▶ [Your goal] Produce a word-for-word copy of the data below.

▶ [Stored data entries]
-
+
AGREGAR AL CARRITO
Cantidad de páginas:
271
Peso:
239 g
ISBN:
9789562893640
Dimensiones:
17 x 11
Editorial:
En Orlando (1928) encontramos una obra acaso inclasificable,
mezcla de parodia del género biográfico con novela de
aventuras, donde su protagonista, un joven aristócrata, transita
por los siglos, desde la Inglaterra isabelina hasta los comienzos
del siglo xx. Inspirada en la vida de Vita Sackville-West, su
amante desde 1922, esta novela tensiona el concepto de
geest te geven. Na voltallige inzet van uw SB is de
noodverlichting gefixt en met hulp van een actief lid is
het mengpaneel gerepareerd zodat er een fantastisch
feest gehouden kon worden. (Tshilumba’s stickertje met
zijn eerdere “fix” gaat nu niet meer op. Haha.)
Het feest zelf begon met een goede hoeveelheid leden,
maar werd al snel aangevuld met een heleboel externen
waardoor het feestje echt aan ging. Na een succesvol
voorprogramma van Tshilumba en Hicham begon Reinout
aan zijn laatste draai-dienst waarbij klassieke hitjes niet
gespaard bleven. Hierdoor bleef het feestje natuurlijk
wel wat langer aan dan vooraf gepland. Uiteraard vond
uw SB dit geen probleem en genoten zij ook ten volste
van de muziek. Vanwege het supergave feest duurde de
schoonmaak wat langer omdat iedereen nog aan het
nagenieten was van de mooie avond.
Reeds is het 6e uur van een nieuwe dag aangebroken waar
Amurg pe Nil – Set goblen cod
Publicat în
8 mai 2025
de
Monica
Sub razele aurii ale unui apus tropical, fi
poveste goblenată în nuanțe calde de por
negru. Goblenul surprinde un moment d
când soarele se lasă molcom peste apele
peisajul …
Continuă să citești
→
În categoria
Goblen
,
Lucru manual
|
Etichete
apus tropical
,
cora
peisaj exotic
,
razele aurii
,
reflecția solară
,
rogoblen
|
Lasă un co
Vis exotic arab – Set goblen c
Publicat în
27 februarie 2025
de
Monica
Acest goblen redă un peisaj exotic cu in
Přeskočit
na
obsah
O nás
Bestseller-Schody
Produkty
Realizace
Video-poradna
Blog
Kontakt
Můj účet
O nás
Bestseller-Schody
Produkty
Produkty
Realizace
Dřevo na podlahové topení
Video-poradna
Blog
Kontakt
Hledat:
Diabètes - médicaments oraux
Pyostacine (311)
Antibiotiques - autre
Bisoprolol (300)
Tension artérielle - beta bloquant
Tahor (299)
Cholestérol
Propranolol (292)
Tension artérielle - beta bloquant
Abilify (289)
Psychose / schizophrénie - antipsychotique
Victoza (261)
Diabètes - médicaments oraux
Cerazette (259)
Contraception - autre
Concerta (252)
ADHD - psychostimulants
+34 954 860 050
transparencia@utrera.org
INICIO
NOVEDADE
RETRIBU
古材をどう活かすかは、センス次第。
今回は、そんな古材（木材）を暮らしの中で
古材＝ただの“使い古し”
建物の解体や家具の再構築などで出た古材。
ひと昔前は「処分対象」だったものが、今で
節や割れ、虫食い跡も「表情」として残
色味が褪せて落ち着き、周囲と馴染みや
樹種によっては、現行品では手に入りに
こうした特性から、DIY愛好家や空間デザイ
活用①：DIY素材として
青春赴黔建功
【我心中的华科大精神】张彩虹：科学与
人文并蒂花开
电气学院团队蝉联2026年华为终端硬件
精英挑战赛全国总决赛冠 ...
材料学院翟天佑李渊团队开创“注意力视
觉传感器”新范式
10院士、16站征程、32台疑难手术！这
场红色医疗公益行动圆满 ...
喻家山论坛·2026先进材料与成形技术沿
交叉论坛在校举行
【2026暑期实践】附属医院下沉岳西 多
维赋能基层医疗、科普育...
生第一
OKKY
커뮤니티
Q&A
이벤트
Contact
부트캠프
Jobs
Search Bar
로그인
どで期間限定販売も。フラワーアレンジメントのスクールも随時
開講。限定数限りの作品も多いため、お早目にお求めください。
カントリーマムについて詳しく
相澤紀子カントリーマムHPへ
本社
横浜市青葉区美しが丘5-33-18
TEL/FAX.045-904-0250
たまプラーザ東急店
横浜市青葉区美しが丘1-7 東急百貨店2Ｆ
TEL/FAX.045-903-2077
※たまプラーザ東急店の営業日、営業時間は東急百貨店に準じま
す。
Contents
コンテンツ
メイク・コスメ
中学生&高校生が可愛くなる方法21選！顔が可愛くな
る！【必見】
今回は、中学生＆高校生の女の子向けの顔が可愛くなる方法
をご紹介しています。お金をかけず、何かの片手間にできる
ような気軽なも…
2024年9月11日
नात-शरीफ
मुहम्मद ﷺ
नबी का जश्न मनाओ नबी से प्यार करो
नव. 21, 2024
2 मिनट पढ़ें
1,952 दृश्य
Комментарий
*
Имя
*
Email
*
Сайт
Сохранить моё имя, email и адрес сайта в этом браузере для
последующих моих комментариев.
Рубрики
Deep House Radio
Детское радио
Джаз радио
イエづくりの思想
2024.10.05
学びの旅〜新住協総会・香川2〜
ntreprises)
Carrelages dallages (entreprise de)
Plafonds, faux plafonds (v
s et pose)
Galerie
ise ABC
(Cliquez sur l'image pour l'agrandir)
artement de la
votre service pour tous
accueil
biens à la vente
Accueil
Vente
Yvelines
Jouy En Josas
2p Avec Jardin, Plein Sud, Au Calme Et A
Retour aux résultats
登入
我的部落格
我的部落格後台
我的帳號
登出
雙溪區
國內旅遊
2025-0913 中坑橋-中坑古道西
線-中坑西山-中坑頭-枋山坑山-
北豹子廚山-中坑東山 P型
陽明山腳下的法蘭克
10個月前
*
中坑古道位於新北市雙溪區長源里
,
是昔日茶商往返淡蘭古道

▶ [Answer section]
-
+
AGREGAR AL CARRITO
Cantidad de páginas:
271
Peso:
239 g
ISBN:
9789562893640
Dimensiones:
17 x 11
Editorial:
En Orlando (1928) encontramos una obra acaso inclasificable,
mezcla de parodia del género biográfico con novela de
aventuras, donde su protagonista, un joven aristócrata, transita
por los siglos, desde la Inglaterra isabelina hasta los comienzos
del siglo xx. Inspirada en la vida de Vita Sackville-West, su
amante desde 1922, esta novela tensiona el concepto de
geest te geven. Na voltallige inzet van uw SB is de
noodverlichting gefixt en met hulp van een actief lid is
het mengpaneel gerepareerd zodat er een fantastisch
feest gehouden kon worden. (Tshilumba’s stickertje met
zijn eerdere “fix” gaat nu niet meer op. Haha.)
Het feest zelf begon met een goede hoeveelheid leden,
maar werd al snel aangevuld met een heleboel externen
waardoor het feestje echt aan ging. Na een succesvol
voorprogramma van Tshilumba en Hicham begon Reinout
aan zijn laatste draai-dienst waarbij klassieke hitjes niet
gespaard bleven. Hierdoor bleef het feestje natuurlijk
wel wat langer aan dan vooraf gepland. Uiteraard vond
uw SB dit geen probleem en genoten zij ook ten volste
van de muziek. Vanwege het supergave feest duurde de
schoonmaak wat langer omdat iedereen nog aan het
nagenieten was van de mooie avond.
Reeds is het 6e uur van een nieuwe dag aangebroken waar
Amurg pe Nil – Set goblen cod
Publicat în
8 mai 2025
de
Monica
Sub razele aurii ale unui apus tropical, fi
poveste goblenată în nuanțe calde de por
negru. Goblenul surprinde un moment d
când soarele se lasă molcom peste apele
peisajul …
Continuă să citești
→
În categoria
Goblen
,
Lucru manual
|
Etichete
apus tropical
,
cora
peisaj exotic
,
razele aurii
,
reflecția solară
,
rogoblen
|
Lasă un co
Vis exotic arab – Set goblen c
Publicat în
27 februarie 2025
de
Monica
Acest goblen redă un peisaj exotic cu in
Přeskočit
na
obsah
O nás
Bestseller-Schody
Produkty
Realizace
Video-poradna
Blog
Kontakt
Můj účet
O nás
Bestseller-Schody
Produkty
Produkty
Realizace
Dřevo na podlahové topení
Video-poradna
Blog
Kontakt
Hledat:
Diabètes - médicaments oraux
Pyostacine (311)
Antibiotiques - autre
Bisoprolol (300)
Tension artérielle - beta bloquant
Tahor (299)
Cholestérol
Propranolol (292)
Tension artérielle - beta bloquant
Abilify (289)
Psychose / schizophrénie - antipsychotique
Victoza (261)
Diabètes - médicaments oraux
Cerazette (259)
Contraception - autre
Concerta (252)
ADHD - psychostimulants
+34 954 860 050
transparencia@utrera.org
INICIO
NOVEDADE
RETRIBU
古材をどう活かすかは、センス次第。
今回は、そんな古材（木材）を暮らしの中で
古材＝ただの“使い古し”
建物の解体や家具の再構築などで出た古材。
ひと昔前は「処分対象」だったものが、今で
節や割れ、虫食い跡も「表情」として残
色味が褪せて落ち着き、周囲と馴染みや
樹種によっては、現行品では手に入りに
こうした特性から、DIY愛好家や空間デザイ
活用①：DIY素材として
青春赴黔建功
【我心中的华科大精神】张彩虹：科学与
人文并蒂花开
电气学院团队蝉联2026年华为终端硬件
精英挑战赛全国总决赛冠 ...
材料学院翟天佑李渊团队开创“注意力视
觉传感器”新范式
10院士、16站征程、32台疑难手术！这
场红色医疗公益行动圆满 ...
喻家山论坛·2026先进材料与成形技术沿
交叉论坛在校举行
【2026暑期实践】附属医院下沉岳西 多
维赋能基层医疗、科普育...
生第一
OKKY
커뮤니티
Q&A
이벤트
Contact
부트캠프
Jobs
Search Bar
로그인
どで期間限定販売も。フラワーアレンジメントのスクールも随時
開講。限定数限りの作品も多いため、お早目にお求めください。
カントリーマムについて詳しく
相澤紀子カントリーマムHPへ
本社
横浜市青葉区美しが丘5-33-18
TEL/FAX.045-904-0250
たまプラーザ東急店
横浜市青葉区美しが丘1-7 東急百貨店2Ｆ
TEL/FAX.045-903-2077
※たまプラーザ東急店の営業日、営業時間は東急百貨店に準じま
す。
Contents
コンテンツ
メイク・コスメ
中学生&高校生が可愛くなる方法21選！顔が可愛くな
る！【必見】
今回は、中学生＆高校生の女の子向けの顔が可愛くなる方法
をご紹介しています。お金をかけず、何かの片手間にできる
ような気軽なも…
2024年9月11日
नात-शरीफ
मुहम्मद ﷺ
नबी का जश्न मनाओ नबी से प्यार करो
नव. 21, 2024
2 मिनट पढ़ें
1,952 दृश्य
Комментарий
*
Имя
*
Email
*
Сайт
Сохранить моё имя, email и адрес сайта в этом браузере для
последующих моих комментариев.
Рубрики
Deep House Radio
Детское радио
Джаз радио
イエづくりの思想
2024.10.05
学びの旅〜新住協総会・香川2〜
ntreprises)
Carrelages dallages (entreprise de)
Plafonds, faux plafonds (v
s et pose)
Galerie
ise ABC
(Cliquez sur l'image pour l'agrandir)
artement de la
votre service pour tous
accueil
biens à la vente
Accueil
Vente
Yvelines
Jouy En Josas
2p Avec Jardin, Plein Sud, Au Calme Et A
Retour aux résultats
登入
我的部落格
我的部落格後台
我的帳號
登出
雙溪區
國內旅遊
2025-0913 中坑橋-中坑古道西
線-中坑西山-中坑頭-枋山坑山-
北豹子廚山-中坑東山 P型
陽明山腳下的法蘭克
10個月前
*
中坑古道位於新北市雙溪區長源里
,
是昔日茶商往返淡蘭古道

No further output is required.